The space agency's original style guide, the NASA Graphics Standards Manual, was written in 1976 by the logo's designers, Bruce Blackburn and Richard Danne.
"I think NASA realizes they have two marks, so to speak, but somehow they can be made to co-exist," said Danne in a recent NASA interview.
Created in 1975, the worm was first launched into space with astronauts on the joint U.S. and Russian Apollo-Soyuz Test Project. It emblazoned the wings of NASA's space shuttle orbiters and was applied to the exterior of the Hubble Space Telescope. Then in 1992, it was unceremoniously retired by the then-head of NASA in favor of restoring the Apollo-era meatball as the agency's sole insignia.
The worm remained dormant for two decades until a new generation embraced it as retro cool.
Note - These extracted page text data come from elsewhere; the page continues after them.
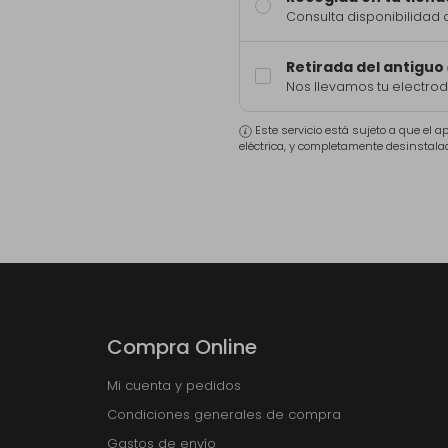
Consulta disponibilidad 
Retirada del antiguo
Nos llevamos tu electro
Este servicio está sujeto a que el 
eléctrica, y completamente desinstala
Compra Online
Mi cuenta y pedidos
Condiciones generales de compra
Gastos de envío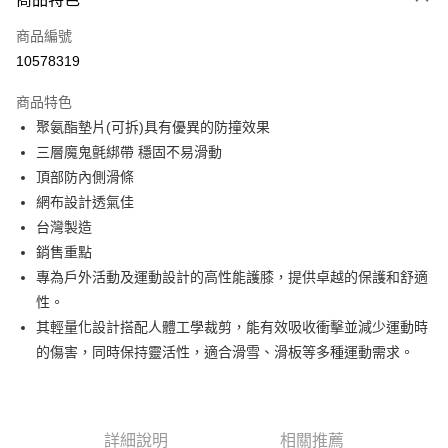
6 期 0 利率 每期
NT$135
21家銀行
合作金庫商業銀行
第一商業銀行
商品編號
華南商業銀行
彰化商業銀行
12 期 0 利率 每期
NT$67
21家銀行
合作金庫商業銀行
第一商業銀行
10578319
上海商業儲蓄銀行
台北富邦商業銀行
華南商業銀行
彰化商業銀行
24 期 0 利率 每期
NT$33
20家銀行
合作金庫商業銀行
第一商業銀行
國泰世華商業銀行
兆豐國際商業銀行
上海商業儲蓄銀行
台北富邦商業銀行
商品特色
華南商業銀行
彰化商業銀行
臺灣中小企業銀行
台中商業銀行
合作金庫商業銀行
第一商業銀行
Apple Pay
國泰世華商業銀行
兆豐國際商業銀行
聚氨酯墊片(可拆)具有優異的防撞效果
上海商業儲蓄銀行
台北富邦商業銀行
匯豐（台灣）商業銀行
華泰商業銀行
華南商業銀行
彰化商業銀行
臺灣中小企業銀行
台中商業銀行
國泰世華商業銀行
兆豐國際商業銀行
三層魔鬼氈綁帶 穩固不易滑動
聯邦商業銀行
遠東國際商業銀行
悠遊付
上海商業儲蓄銀行
台北富邦商業銀行
匯豐（台灣）商業銀行
華泰商業銀行
臺灣中小企業銀行
台中商業銀行
元大商業銀行
永豐商業銀行
頂部防內側滑條
兆豐國際商業銀行
臺灣中小企業銀行
聯邦商業銀行
遠東國際商業銀行
匯豐（台灣）商業銀行
華泰商業銀行
AFTEE先享後付
玉山商業銀行
星展（台灣）商業銀行
台中商業銀行
匯豐（台灣）商業銀行
網布設計透氣佳
元大商業銀行
永豐商業銀行
聯邦商業銀行
遠東國際商業銀行
台新國際商業銀行
中國信託商業銀行
相關說明
華泰商業銀行
聯邦商業銀行
玉山商業銀行
星展（台灣）商業銀行
台灣製造
元大商業銀行
永豐商業銀行
台灣樂天信用卡公司
遠東國際商業銀行
元大商業銀行
【關於「AFTEE先享後付」】
台新國際商業銀行
中國信託商業銀行
銷售重點
玉山商業銀行
星展（台灣）商業銀行
AFTEE先享後付是「在收到商品之後才付款」的支付方式。 讓您購物簡單
永豐商業銀行
玉山商業銀行
台灣樂天信用卡公司
運送方式
台新國際商業銀行
中國信託商業銀行
專為戶外活動及運動設計的高性能護膝，提供卓越的保護和舒適
便利好安心！
星展（台灣）商業銀行
台新國際商業銀行
１．簡單：不需註冊會員、不需綁卡、不需儲值。
台灣樂天信用卡公司
宅配
性。
中國信託商業銀行
台灣樂天信用卡公司
２．便利：只要手機號碼，簡訊認證，即可結帳。
其輕量化設計搭配人體工學裁剪，能有效吸收衝擊並減少運動時
每筆NT$120，滿NT$888(含以上)免運費
３．安心：先確認商品／服務後，再付款。
的傷害，同時保持靈活性，適合滑雪、滑板等多種運動需求。
【「AFTEE先享後付」結帳流程】
１．於結帳方式選擇「AFTEE先享後付」後，將跳轉至「AFTEE先享後付」
結帳頁面，進行簡訊認證並確認金額後，即可完成結帳。
２．訂單成立數日內，您將收到繳費通知簡訊。
３．收到繳費通知簡訊後14天內，點擊此簡訊中的連結，可透過四大超商／
詳細說明
相關推薦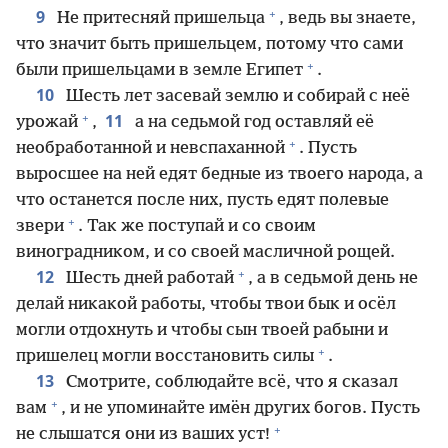
+
9
Не притесняй пришельца
, ведь вы знаете,
что значит быть пришельцем, потому что сами
+
были пришельцами в земле Египет
.
10
Шесть лет засевай землю и собирай с неё
+
11
урожай
,
а на седьмой год оставляй её
+
необработанной и невспаханной
. Пусть
выросшее на ней едят бедные из твоего народа, а
что останется после них, пусть едят полевые
+
звери
. Так же поступай и со своим
виноградником, и со своей масличной рощей.
+
12
Шесть дней работай
, а в седьмой день не
делай никакой работы, чтобы твои бык и осёл
могли отдохнуть и чтобы сын твоей рабыни и
+
пришелец могли восстановить силы
.
13
Смотрите, соблюдайте всё, что я сказал
+
вам
, и не упоминайте имён других богов. Пусть
+
не слышатся они из ваших уст!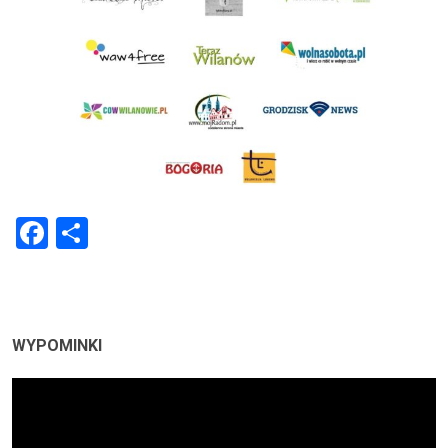
Facebook
Share
WYPOMINKI
Odtwarzacz
video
"When they started producing apparel [with it] a couple of years ago, they found out how young people in particular really liked this program," said Danne. "And so they have allowed it to, kind of, come back to life on its own."
"I'd love to say it was my idea," said Bridenstine, "but I will tell you as the NASA administrator, I've heard from a lot of people that 'you oughta bring back the worm.' I have heard it over and over again."
A member of the post-Apollo generation himself, Bridenstine approved bringing back the worm for SpaceX's Demo-2 mission to draw attention to the importance of the history-making American flight.
"I grew up with the worm as the logo of NASA. It is kind of personal to me," he said. "This is NASA."
To celebrate its return, a new book about the logotype showcases it in use. "The Worm," from the team that republished Danne's and Blackburn's original NASA Graphics Standards Manual in 2015, features more than 300 images from NASA's archives all featuring the logo. The book's final chapter, to be completed before its release in October, will document the worm's return to flight on SpaceX's Demo-2 mission.
"It is a validation, I think, of the sort of timeless approach we brought to this," said Danne, commenting on the worm's resurrection at NASA. "Space is about the future, and if we can still hang in there and if it still represents that, then it is quite a victory, I think."
"Aesthetics aside, the goal was to do, to hold up for decades, and apparently it's got better legs today than it did then," he said.